Data for review below:

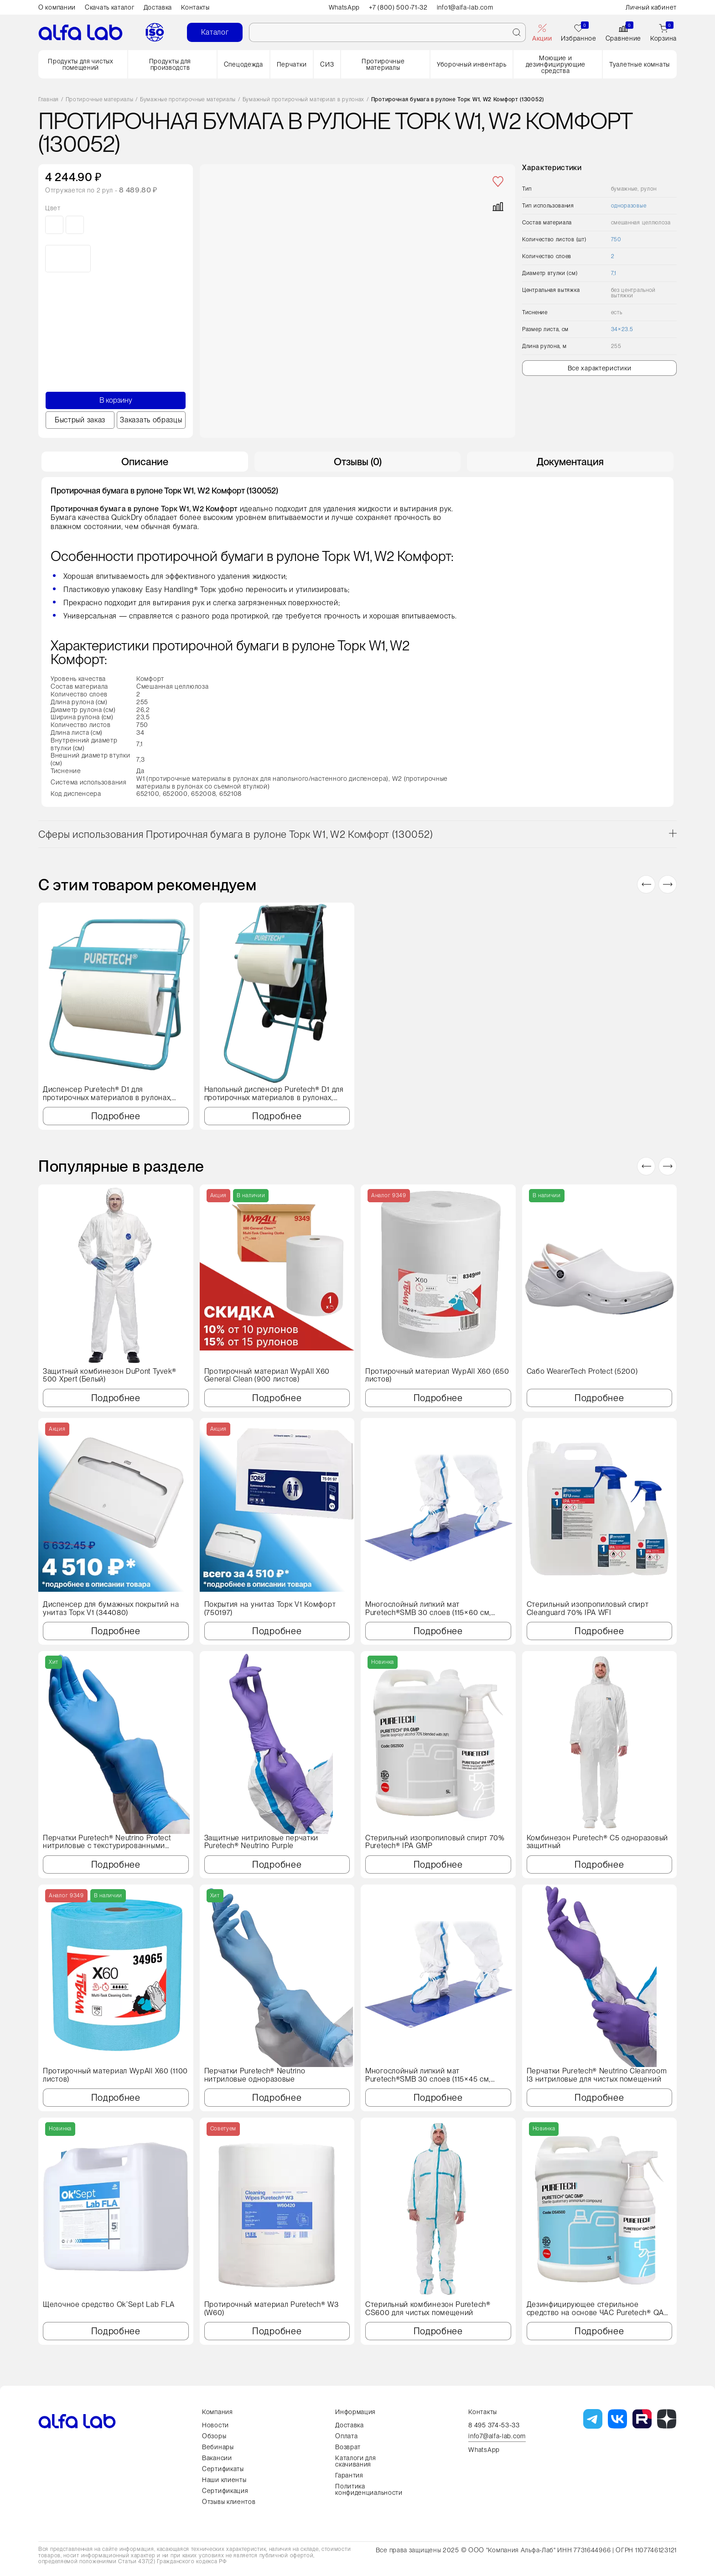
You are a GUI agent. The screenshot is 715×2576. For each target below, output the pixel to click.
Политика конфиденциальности (369, 2489)
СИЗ (327, 64)
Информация (355, 2412)
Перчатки (292, 64)
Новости (215, 2425)
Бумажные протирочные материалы (188, 100)
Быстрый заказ (80, 419)
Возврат (348, 2447)
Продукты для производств (170, 64)
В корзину (115, 400)
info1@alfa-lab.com (465, 7)
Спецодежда (243, 64)
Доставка (158, 7)
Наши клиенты (224, 2480)
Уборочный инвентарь (471, 64)
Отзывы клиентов (229, 2501)
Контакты (195, 7)
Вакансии (217, 2458)
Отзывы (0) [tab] (358, 461)
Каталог (215, 32)
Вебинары (218, 2447)
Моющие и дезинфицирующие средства (556, 64)
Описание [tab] (144, 461)
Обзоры (214, 2436)
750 (616, 239)
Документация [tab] (570, 461)
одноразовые (629, 206)
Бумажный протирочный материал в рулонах (303, 100)
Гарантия (349, 2475)
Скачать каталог (110, 7)
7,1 (614, 273)
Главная (48, 100)
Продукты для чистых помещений (80, 64)
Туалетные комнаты (639, 64)
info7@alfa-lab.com (497, 2436)
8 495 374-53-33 (494, 2425)
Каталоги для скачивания (355, 2461)
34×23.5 (622, 329)
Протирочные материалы (383, 64)
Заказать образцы (151, 419)
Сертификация (225, 2491)
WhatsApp (344, 7)
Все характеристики (600, 368)
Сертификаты (223, 2469)
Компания (217, 2412)
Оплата (346, 2436)
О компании (57, 7)
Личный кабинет (651, 7)
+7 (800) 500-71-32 (398, 7)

End of Data for review.

Exercise description
Every line of the data above is to be set down exactly; the pictures are not.

Output for this exercise
You are a GUI agent. The screenshot is 715×2576. For each target below, output the pixel to click.
Политика конфиденциальности (369, 2489)
СИЗ (327, 64)
Информация (355, 2412)
Перчатки (292, 64)
Новости (215, 2425)
Бумажные протирочные материалы (188, 100)
Быстрый заказ (80, 419)
Возврат (348, 2447)
Продукты для производств (170, 64)
В корзину (115, 400)
info1@alfa-lab.com (465, 7)
Спецодежда (243, 64)
Доставка (158, 7)
Наши клиенты (224, 2480)
Уборочный инвентарь (471, 64)
Отзывы клиентов (229, 2501)
Контакты (195, 7)
Вакансии (217, 2458)
Отзывы (0) [tab] (358, 461)
Каталог (215, 32)
Вебинары (218, 2447)
Моющие и дезинфицирующие средства (556, 64)
Описание [tab] (144, 461)
Обзоры (214, 2436)
750 (616, 239)
Документация [tab] (570, 461)
одноразовые (629, 206)
Бумажный протирочный материал в рулонах (303, 100)
Гарантия (349, 2475)
Скачать каталог (110, 7)
7,1 (614, 273)
Главная (48, 100)
Продукты для чистых помещений (80, 64)
Туалетные комнаты (639, 64)
info7@alfa-lab.com (497, 2436)
8 495 374-53-33 (494, 2425)
Каталоги для скачивания (355, 2461)
34×23.5 (622, 329)
Протирочные материалы (383, 64)
Заказать образцы (151, 419)
Сертификация (225, 2491)
WhatsApp (344, 7)
Все характеристики (600, 368)
Сертификаты (223, 2469)
Компания (217, 2412)
Оплата (346, 2436)
О компании (57, 7)
Личный кабинет (651, 7)
+7 (800) 500-71-32 (398, 7)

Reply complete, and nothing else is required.